Counoise 2014 (club members only, $35). Onto red and the southern French counoise grape, prominent at Tablas Creek. It figures mainly in blends but in the right vintage is bottled as a monovarietal. This example is 100 percent counoise (the first since 2010). It has grippy tannins and medium-plus acidity. It will be interesting to see how it will age.

Terret Noir 2014 ($35/$38). One of the 13 permitted Châteauneuf-du-Pape varieties, 100 percent. There are only 0.6 acres planted at Tablas — which is more than at the Perrin estate in France. More will be planted. Almost rosé, but with lots of tannin. Spice, thyme, and wild strawberry in the nose. It’s interesting to taste this unusual grape.

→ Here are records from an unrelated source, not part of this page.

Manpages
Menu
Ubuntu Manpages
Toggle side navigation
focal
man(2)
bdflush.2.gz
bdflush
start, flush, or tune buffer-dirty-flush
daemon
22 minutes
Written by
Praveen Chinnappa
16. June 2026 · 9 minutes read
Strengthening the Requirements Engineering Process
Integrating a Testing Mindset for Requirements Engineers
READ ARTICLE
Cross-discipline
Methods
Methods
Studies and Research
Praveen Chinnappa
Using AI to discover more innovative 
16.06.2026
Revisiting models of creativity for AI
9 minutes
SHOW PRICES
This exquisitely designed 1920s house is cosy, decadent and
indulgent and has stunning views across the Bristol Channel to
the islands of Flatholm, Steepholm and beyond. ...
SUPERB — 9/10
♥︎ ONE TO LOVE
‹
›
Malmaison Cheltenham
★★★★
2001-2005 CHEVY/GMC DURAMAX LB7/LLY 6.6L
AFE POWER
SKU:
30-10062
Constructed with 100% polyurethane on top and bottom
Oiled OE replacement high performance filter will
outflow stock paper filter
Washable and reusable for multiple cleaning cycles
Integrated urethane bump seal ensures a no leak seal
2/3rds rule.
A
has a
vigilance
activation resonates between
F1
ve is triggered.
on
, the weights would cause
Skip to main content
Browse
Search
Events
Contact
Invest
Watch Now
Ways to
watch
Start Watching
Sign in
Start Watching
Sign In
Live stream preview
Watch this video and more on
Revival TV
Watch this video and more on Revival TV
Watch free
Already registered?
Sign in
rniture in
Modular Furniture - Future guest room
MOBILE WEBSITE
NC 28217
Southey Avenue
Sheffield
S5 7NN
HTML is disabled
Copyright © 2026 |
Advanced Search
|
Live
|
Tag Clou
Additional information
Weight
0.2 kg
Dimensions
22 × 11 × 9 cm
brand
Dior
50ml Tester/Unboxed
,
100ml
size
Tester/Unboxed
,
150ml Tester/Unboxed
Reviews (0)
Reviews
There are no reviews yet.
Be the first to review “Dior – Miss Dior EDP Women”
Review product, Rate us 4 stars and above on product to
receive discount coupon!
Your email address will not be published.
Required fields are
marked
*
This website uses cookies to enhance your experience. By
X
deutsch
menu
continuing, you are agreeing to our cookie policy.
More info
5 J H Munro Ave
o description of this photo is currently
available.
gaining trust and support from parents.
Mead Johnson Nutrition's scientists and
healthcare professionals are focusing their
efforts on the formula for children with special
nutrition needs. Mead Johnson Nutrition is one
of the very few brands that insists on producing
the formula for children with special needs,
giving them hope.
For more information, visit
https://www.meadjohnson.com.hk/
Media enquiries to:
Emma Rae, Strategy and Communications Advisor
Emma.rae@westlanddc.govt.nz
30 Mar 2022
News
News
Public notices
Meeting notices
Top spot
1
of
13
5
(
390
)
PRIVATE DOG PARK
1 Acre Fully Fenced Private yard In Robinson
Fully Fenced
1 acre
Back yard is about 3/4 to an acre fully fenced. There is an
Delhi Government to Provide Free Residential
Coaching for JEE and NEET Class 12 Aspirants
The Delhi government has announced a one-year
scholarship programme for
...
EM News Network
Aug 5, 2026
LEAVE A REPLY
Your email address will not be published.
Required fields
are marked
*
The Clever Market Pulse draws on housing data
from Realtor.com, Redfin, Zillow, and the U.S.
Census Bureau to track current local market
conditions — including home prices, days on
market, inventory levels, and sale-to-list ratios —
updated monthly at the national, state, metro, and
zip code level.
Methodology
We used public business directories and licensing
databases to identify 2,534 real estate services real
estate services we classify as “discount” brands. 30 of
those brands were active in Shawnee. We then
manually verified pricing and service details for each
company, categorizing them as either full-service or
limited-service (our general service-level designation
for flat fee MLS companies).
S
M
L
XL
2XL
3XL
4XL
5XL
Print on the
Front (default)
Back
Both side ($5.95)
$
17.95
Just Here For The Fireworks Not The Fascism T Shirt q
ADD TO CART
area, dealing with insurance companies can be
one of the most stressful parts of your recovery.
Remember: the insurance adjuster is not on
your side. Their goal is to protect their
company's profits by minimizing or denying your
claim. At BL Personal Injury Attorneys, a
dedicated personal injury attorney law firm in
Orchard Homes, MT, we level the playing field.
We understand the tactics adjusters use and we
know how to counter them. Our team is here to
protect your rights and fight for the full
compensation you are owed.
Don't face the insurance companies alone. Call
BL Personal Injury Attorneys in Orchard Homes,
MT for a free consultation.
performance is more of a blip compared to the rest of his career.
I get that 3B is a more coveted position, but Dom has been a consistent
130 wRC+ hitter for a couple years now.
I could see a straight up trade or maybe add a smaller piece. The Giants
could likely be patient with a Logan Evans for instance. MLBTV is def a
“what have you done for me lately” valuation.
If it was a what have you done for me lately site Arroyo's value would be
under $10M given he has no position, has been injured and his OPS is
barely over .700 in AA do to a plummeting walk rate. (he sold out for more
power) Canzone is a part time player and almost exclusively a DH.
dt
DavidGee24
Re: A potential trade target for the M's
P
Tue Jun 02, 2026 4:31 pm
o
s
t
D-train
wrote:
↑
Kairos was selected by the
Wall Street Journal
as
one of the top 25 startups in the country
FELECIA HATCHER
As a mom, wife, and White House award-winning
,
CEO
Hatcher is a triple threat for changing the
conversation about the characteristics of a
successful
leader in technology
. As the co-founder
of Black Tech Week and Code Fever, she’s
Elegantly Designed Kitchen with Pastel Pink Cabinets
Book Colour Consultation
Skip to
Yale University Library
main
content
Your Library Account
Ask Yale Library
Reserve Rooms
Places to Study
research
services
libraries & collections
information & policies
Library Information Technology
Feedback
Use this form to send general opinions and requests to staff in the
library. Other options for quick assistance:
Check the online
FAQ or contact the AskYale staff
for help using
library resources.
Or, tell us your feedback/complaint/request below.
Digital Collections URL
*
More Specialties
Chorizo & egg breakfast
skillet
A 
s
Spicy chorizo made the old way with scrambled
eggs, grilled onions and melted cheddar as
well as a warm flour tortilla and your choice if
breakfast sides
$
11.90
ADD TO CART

Esprit de Tablas 2013 ($55/$44). The flagship red. Leads with mourvèdre, rather than the grenache more common in Châteauneuf-du-Pape. Made in the second year of the drought, with lots of heat spikes and the earliest harvest ever here (early August). The weather conspired to produce a vivacious, fruity, lovely wine. Still has potential to age.

Esprit de Tablas 2012 ($55/$44). Unlike the 2013, a classic Paso vintage. Not a lot of heat spikes, with harvest in September and October. Less opulent than the 2013 but will be long aging. Buy both and compare.